Que reste-t-il, aujourd’hui, de ce qui pouvait avoir un sens pour la communauté française, en 1958. Aujourd’hui, la situation n’est plus du tout la même, le peuple aussi n’est plus le même ; il a, depuis, changé de composition et de mode de vie.

Le 13 mai 1790, CONDORCET fondait un club de débat et de réflexion : la SOCIÉTE de 1789 ayant pour objet l’étude des moyens appropriés au traitement des objets politiques.

Les travaux de ce club ont servi de base à la première Constitution républicaine promulguée le 24 juin 1793 mais qui ne sera jamais appliquée.
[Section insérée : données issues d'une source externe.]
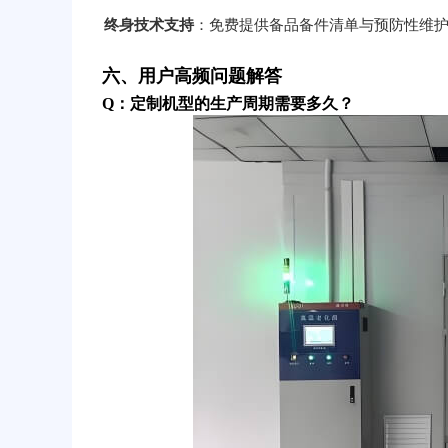
终身技术支持
：免费提供备品备件清单与预防性维
六、用户高频问题解答
Q：定制机型的生产周期需要多久？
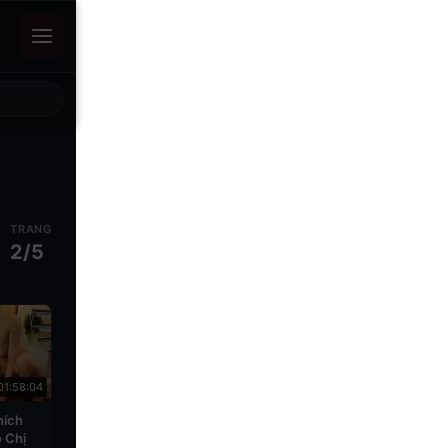
TRANG
2/5
01:58:04
hích
 Chị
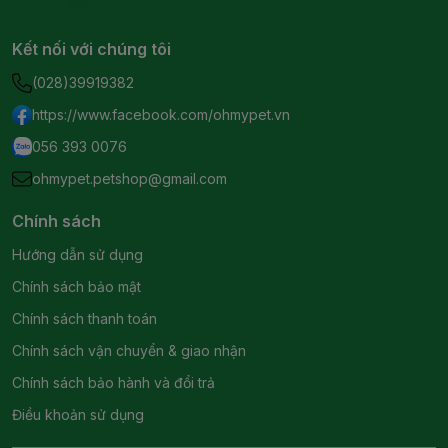
Kết nối với chúng tôi
(028)39919382
https://www.facebook.com/ohmypet.vn
056 393 0076
ohmypet.petshop@gmail.com
Chính sách
Hướng dẫn sử dụng
Chính sách bảo mật
Chính sách thanh toán
Chính sách vận chuyển & giao nhận
Chính sách bảo hành và đổi trả
Điều khoản sử dụng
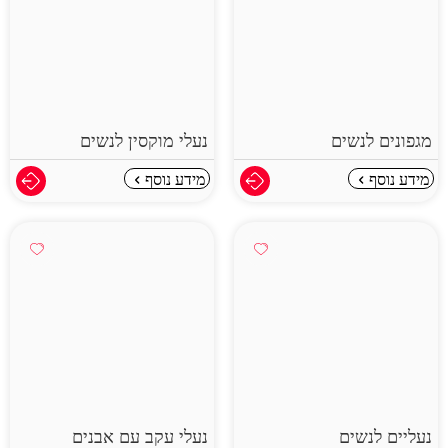
מגפונים לנשים
נעלי מוקסין לנשים
מידע נוסף
מידע נוסף
נעליים לנשים
נעלי עקב עם אבנים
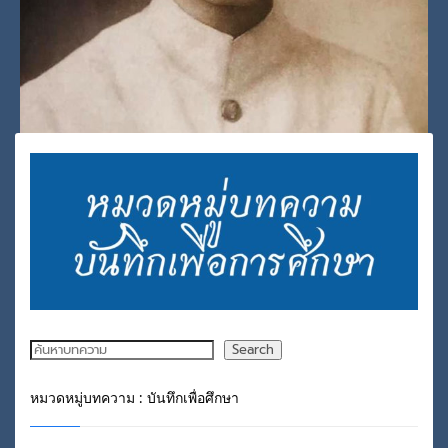
2
3
1
กรมหลวงชุมพรเขตอุดมศักดิ์
วันศุกร์, 06 สิงหาคม 2021
BY
SCADMIN
Post Views: 1,373
ค้นหา
Search
PUBLISHED IN
กรมหลวงชุมพรเขตอุดมศักดิ์
หมวดหมู่บทความ : บันทึกเพื่อศึกษา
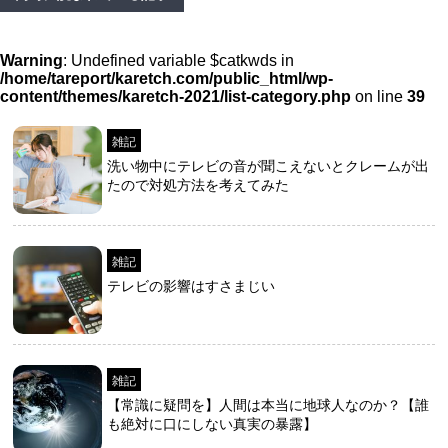
Warning
: Undefined variable $catkwds in
/home/tareport/karetch.com/public_html/wp-
content/themes/karetch-2021/list-category.php
on line
39
雑記
洗い物中にテレビの音が聞こえないとクレームが出
たので対処方法を考えてみた
雑記
テレビの影響はすさまじい
雑記
【常識に疑問を】人間は本当に地球人なのか？【誰
も絶対に口にしない真実の暴露】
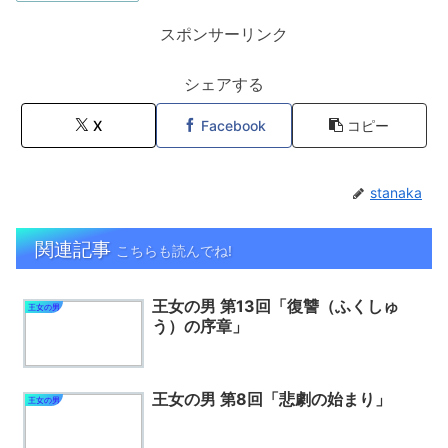
スポンサーリンク
シェアする
X
Facebook
コピー
stanaka
関連記事
こちらも読んでね!
王女の男 第13回「復讐（ふくしゅ
王女の男
う）の序章」
王女の男 第8回「悲劇の始まり」
王女の男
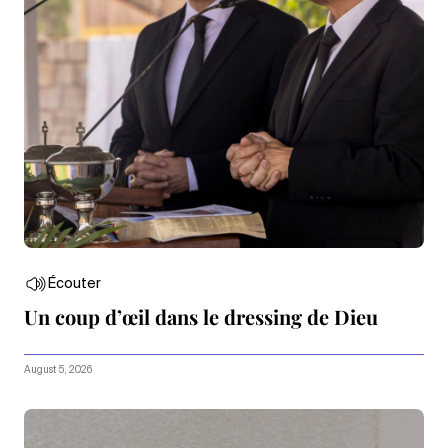
Écouter
Un coup d’œil dans le dressing de Dieu
August 5, 2026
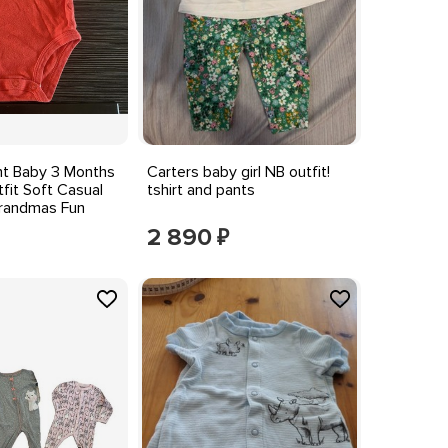
ant Baby 3 Months
Carters baby girl NB outfit!
fit Soft Casual
tshirt and pants
randmas Fun
2 890
₽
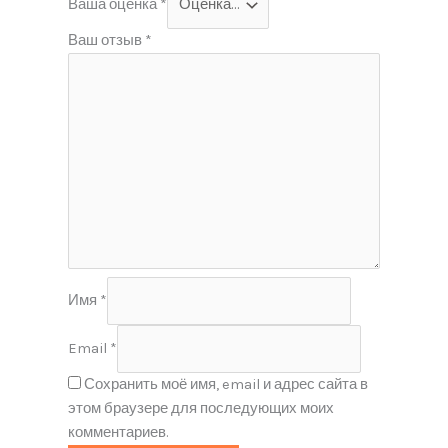
Ваша оценка
*
Ваш отзыв
*
Имя
*
Email
*
Сохранить моё имя, email и адрес сайта в
этом браузере для последующих моих
комментариев.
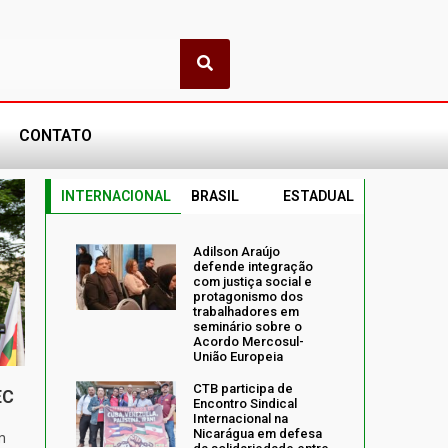
CONTATO
INTERNACIONAL
BRASIL
ESTADUAL
Adilson Araújo
defende integração
com justiça social e
protagonismo dos
trabalhadores em
seminário sobre o
Acordo Mercosul-
União Europeia
CTB participa de
EC
Encontro Sindical
Internacional na
Nicarágua em defesa
m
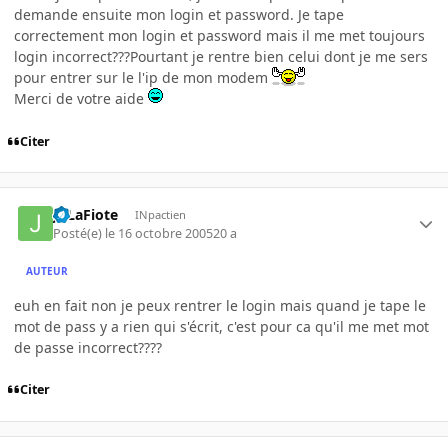
demande ensuite mon login et password. Je tape
correctement mon login et password mais il me met toujours
login incorrect???Pourtant je rentre bien celui dont je me sers
pour entrer sur le l'ip de mon modem
Merci de votre aide
Citer
JoLaFiote
INpactien
Posté(e)
le 16 octobre 2005
20 a
AUTEUR
euh en fait non je peux rentrer le login mais quand je tape le
mot de pass y a rien qui s'écrit, c'est pour ca qu'il me met mot
de passe incorrect????
Citer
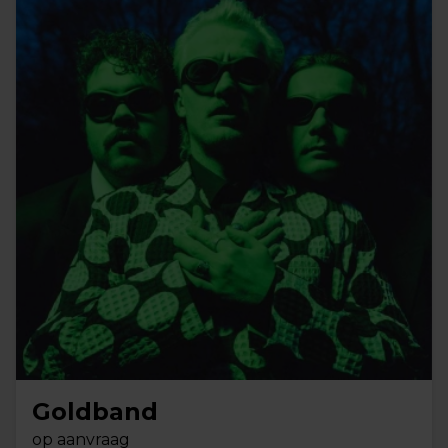
Goldband
op aanvraag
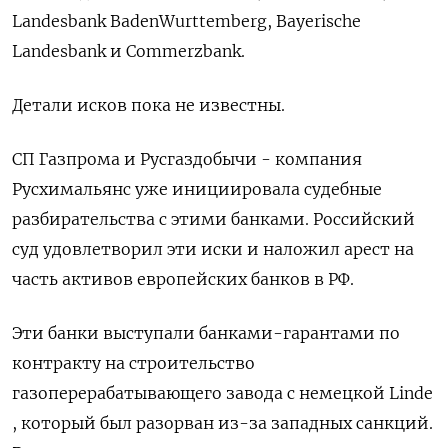
Landesbank BadenWurttemberg, Bayerische
Landesbank и Commerzbank.
Детали исков пока не известны.
СП Газпрома и Русгаздобычи - компания
Русхимальянс уже инициировала судебные
разбирательства с этими банками. Российский
суд удовлетворил эти иски и наложил арест на
часть активов европейских банков в РФ.
Эти банки выступали банками-гарантами по
контракту на строительство
газоперерабатывающего завода с немецкой Linde
, который был разорван из-за западных санкций.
Nous pouvons imaginer aujourd’hui une expérience démocratique de ce genre consistant à recueillir, au moyen des réseaux Internet, par exemple, le plus grand nombre possible de propositions en vue d’établir une base de données suffisamment riche pour établir une Constitution davantage conforme au principe de la République : « gouvernement du peuple, par le peuple et pour le peuple ». Autrement dit : fonder une démocratie « normale  ».